Return to Frogtown (also known as Frogtown II) is a 1993 B movie directed by Donald G. Jackson. It is the sequel to the 1988 cult film Hell Comes to Frogtown. Like its predecessor, the film is set in a post-apocalyptic future where mutant frog-people are at war with mankind.

==Plot==
Set some years after the events of the first movie, Captain Delano (Charles Napier) sends Sam Hell to infiltrate Frog Town again to rescue Texas Rocket Ranger John Jones (played by Lou Ferrigno) who crash landed. In what may be a direct reference to his Incredible Hulk fame, Jones is an unwilling test subject who is modified and turned into a frog-person, giving him superhuman strength. The tests are conducted by Professor Tanzer (Brion James) and Nurse Cloris (Linda Singer).

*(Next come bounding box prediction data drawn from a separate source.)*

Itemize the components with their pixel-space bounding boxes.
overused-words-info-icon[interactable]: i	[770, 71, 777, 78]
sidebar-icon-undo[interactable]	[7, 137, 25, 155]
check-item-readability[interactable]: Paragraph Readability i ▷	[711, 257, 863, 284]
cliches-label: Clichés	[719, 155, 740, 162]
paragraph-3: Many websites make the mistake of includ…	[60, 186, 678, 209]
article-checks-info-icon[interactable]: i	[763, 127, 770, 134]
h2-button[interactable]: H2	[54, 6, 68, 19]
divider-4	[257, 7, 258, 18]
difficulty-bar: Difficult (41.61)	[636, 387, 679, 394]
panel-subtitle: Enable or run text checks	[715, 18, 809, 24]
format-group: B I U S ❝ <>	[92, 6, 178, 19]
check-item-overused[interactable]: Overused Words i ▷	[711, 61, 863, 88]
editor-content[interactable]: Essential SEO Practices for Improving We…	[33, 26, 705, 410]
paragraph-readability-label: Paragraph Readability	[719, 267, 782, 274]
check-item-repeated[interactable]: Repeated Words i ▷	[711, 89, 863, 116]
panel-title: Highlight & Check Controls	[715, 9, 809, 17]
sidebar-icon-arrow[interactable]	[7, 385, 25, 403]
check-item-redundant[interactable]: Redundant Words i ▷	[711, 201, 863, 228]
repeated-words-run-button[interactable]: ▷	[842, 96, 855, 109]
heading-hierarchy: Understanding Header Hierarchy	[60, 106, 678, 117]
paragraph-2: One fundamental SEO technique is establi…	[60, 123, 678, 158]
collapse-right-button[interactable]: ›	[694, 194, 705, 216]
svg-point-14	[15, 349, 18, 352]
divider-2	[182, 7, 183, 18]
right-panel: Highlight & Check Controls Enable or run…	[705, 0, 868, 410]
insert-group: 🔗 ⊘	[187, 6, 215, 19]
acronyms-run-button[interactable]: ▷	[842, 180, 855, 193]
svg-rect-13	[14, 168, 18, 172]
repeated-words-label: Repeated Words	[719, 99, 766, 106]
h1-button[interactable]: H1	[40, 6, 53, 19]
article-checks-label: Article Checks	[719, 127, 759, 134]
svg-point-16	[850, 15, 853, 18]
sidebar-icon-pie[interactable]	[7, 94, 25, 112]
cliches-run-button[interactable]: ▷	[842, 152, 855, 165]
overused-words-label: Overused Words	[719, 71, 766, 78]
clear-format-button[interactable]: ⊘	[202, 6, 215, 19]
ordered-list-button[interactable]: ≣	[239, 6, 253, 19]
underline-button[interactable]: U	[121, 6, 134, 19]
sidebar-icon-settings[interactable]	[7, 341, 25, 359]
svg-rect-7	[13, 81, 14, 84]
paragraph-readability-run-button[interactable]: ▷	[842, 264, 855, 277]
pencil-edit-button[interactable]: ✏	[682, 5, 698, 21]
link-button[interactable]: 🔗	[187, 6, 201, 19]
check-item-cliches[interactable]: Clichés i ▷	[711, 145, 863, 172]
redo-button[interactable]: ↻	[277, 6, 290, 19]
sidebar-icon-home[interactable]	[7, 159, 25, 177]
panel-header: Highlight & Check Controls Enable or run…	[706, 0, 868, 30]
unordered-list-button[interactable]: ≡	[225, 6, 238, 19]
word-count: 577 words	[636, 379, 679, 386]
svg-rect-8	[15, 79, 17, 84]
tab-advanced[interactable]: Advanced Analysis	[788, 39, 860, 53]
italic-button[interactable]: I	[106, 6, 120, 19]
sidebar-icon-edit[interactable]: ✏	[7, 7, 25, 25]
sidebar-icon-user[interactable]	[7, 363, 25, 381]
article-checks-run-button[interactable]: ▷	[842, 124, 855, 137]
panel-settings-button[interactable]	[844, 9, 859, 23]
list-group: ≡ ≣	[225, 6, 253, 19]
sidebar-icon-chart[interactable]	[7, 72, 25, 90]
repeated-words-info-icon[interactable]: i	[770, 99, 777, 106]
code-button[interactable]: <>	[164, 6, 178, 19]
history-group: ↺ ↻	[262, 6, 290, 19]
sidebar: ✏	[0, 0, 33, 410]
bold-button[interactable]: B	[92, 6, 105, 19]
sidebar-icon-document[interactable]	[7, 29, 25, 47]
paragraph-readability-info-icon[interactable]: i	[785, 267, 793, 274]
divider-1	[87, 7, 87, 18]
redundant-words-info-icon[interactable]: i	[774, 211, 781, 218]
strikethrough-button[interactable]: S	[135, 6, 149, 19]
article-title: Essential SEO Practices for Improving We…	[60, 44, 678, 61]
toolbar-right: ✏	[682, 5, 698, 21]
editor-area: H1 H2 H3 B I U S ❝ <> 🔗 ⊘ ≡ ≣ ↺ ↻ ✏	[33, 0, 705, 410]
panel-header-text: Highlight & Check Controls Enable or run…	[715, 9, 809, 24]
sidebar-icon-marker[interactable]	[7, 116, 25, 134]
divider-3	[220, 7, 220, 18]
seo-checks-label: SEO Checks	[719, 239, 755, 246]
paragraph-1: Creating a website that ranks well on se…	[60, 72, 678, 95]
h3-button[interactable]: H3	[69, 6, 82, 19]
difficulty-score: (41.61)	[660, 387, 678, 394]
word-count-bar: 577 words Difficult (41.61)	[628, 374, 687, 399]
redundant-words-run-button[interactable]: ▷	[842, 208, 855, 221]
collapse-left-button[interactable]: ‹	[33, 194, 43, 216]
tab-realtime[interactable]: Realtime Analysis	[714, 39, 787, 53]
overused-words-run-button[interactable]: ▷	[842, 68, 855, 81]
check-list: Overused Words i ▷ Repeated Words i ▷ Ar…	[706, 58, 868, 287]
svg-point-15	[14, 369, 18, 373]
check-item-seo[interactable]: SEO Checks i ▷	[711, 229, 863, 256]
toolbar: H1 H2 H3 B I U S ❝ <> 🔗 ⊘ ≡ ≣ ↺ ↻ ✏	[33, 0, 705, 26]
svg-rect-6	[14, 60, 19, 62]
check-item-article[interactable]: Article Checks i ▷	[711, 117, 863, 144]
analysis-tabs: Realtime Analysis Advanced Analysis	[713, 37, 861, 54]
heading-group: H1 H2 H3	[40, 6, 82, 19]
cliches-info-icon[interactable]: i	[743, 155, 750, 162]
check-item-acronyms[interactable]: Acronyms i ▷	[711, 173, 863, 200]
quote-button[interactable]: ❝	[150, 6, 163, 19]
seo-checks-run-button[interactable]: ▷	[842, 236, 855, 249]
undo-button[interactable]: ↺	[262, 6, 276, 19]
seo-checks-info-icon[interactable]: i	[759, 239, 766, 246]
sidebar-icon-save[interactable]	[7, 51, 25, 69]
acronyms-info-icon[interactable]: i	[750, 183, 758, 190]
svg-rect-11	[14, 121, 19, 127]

This is part of a larger plot by the Evil Star Frogmeister to turn all humans into frogmen. Hell must journey to the Frogtown Mutant Reservation in a desperate attempt to stop the planned mutation.

==Cast==
- Robert Z'Dar as Sam Hell
- Denice Duff as Dr. Spangle
- Kelsey as Commander Toty
- Michael Nyman as Frog
- Linda Singer as Nurse Cloris
- Lou Ferrigno as Ranger John Jones
- Don Stroud as Brandy Stone
- Brion James as Professor Tanzer
- Charles Napier as Captain Delano
- Rhonda Shear as Fuzzy
- Ken Davitian as Bud
- Brad Baker as Frog Guard

==Production==
Robert Z'Dar plays the main character, Sam Hell, in place of Roddy Piper. Notable co-stars of the cast include: Don Stroud, Brion James, Charles Napier, Rhonda Shear. The movie was followed by Max Hell Frog Warrior. Filmmaker Jackson claimed New World Pictures interfered with the picture.

==Reception==
Received two out of five stars in Creature Feature. TV Guide gave the movie one star out of five, greatly preferring the original film.